What you will do: Look through the records, and wherever the string "Літо" turns up, copy out that line.

☆ ☆ ☆ ☆

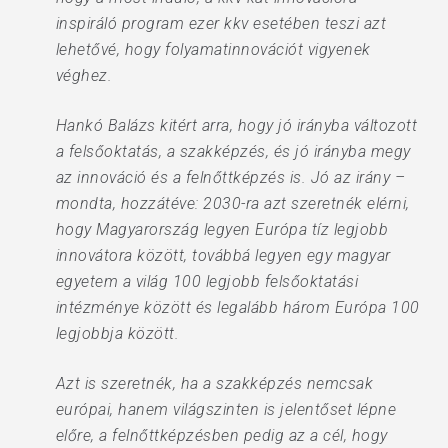
inspiráló program ezer kkv esetében teszi azt
lehetővé, hogy folyamatinnovációt vigyenek
véghez.
Hankó Balázs kitért arra, hogy jó irányba változott
a felsőoktatás, a szakképzés, és jó irányba megy
az innováció és a felnőttképzés is. Jó az irány –
mondta, hozzátéve: 2030-ra azt szeretnék elérni,
hogy Magyarország legyen Európa tíz legjobb
innovátora között, továbbá legyen egy magyar
egyetem a világ 100 legjobb felsőoktatási
intézménye között és legalább három Európa 100
legjobbja között.
Azt is szeretnék, ha a szakképzés nemcsak
európai, hanem világszinten is jelentőset lépne
előre, a felnőttképzésben pedig az a cél, hogy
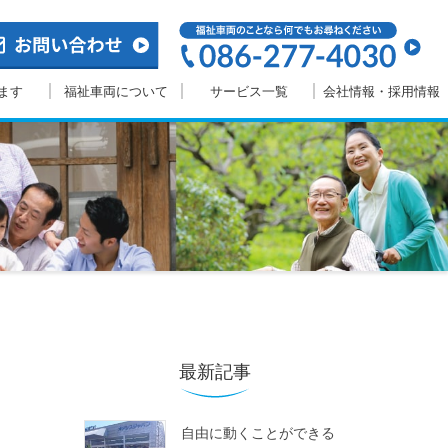
ます
福祉車両について
サービス一覧
会社情報・採用情報
最新記事
自由に動くことができる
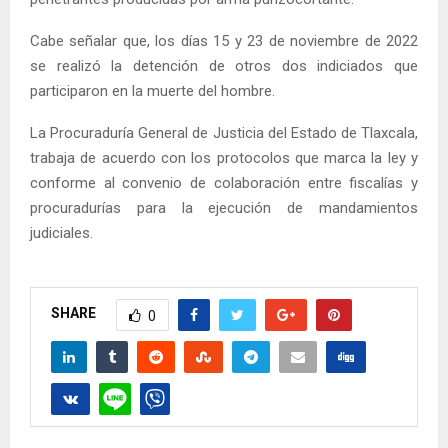
Cabe señalar que, los días 15 y 23 de noviembre de 2022
se realizó la detención de otros dos indiciados que
participaron en la muerte del hombre.
La Procuraduría General de Justicia del Estado de Tlaxcala,
trabaja de acuerdo con los protocolos que marca la ley y
conforme al convenio de colaboración entre fiscalías y
procuradurías para la ejecución de mandamientos
judiciales.
SHARE
0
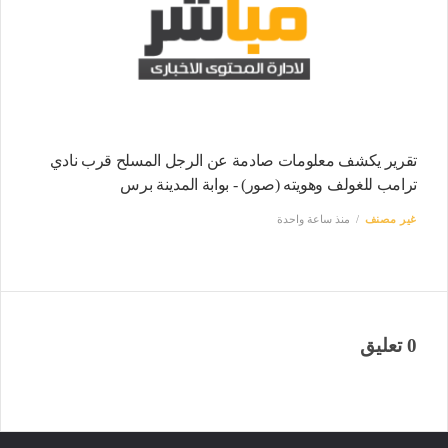
تقرير يكشف معلومات صادمة عن الرجل المسلح قرب نادي
ترامب للغولف وهويته (صور) - بوابة المدينة برس
غير مصنف
منذ ساعة واحدة
0 تعليق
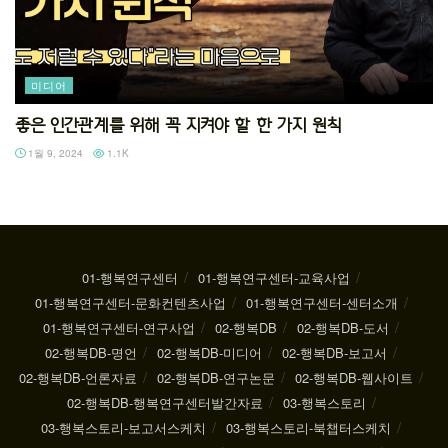
미디어
좋은 인간관계를 위해 꼭 지켜야 할 한 가지 원칙
1월 9, 2024
1.1K
01-행복연구센터
01-행복연구센터-교육사업
01-행복연구센터-문화컨텐츠사업
01-행복연구센터-센터소개
01-행복연구센터-연구사업
02-행복DB
02-행복DB-도서
02-행복DB-명언
02-행복DB-미디어
02-행복DB-보고서
02-행복DB-언론자료
02-행복DB-연구논문
02-행복DB-웹사이트
02-행복DB-행복연구센터발간자료
03-행복스토리
03-행복스토리-보고서스케치
03-행복스토리-북챕터스케치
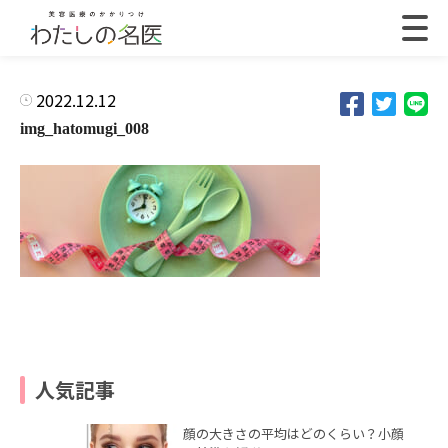
2022.12.12
img_hatomugi_008
人気記事
顔の大きさの平均はどのくらい？小顔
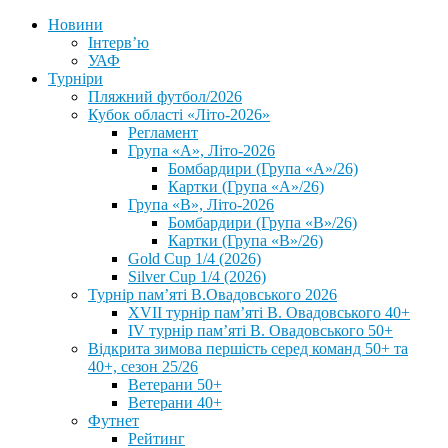
Новини
Інтерв’ю
УАФ
Турніри
Пляжний футбол/2026
Кубок області «Літо-2026»
Регламент
Група «А», Літо-2026
Бомбардири (Група «А»/26)
Картки (Група «А»/26)
Група «В», Літо-2026
Бомбардири (Група «В»/26)
Картки (Група «В»/26)
Gold Cup 1/4 (2026)
Silver Cup 1/4 (2026)
Турнір пам’яті В.Овадовського 2026
XVII турнір пам’яті В. Овадовського 40+
IV турнір пам’яті В. Овадовського 50+
Відкрита зимова першість серед команд 50+ та
40+, сезон 25/26
Ветерани 50+
Ветерани 40+
Футнет
Рейтинг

☆ ☆ ☆ ☆

Answer to this exercise:
Кубок області «Літо-2026»
Група «А», Літо-2026
Група «В», Літо-2026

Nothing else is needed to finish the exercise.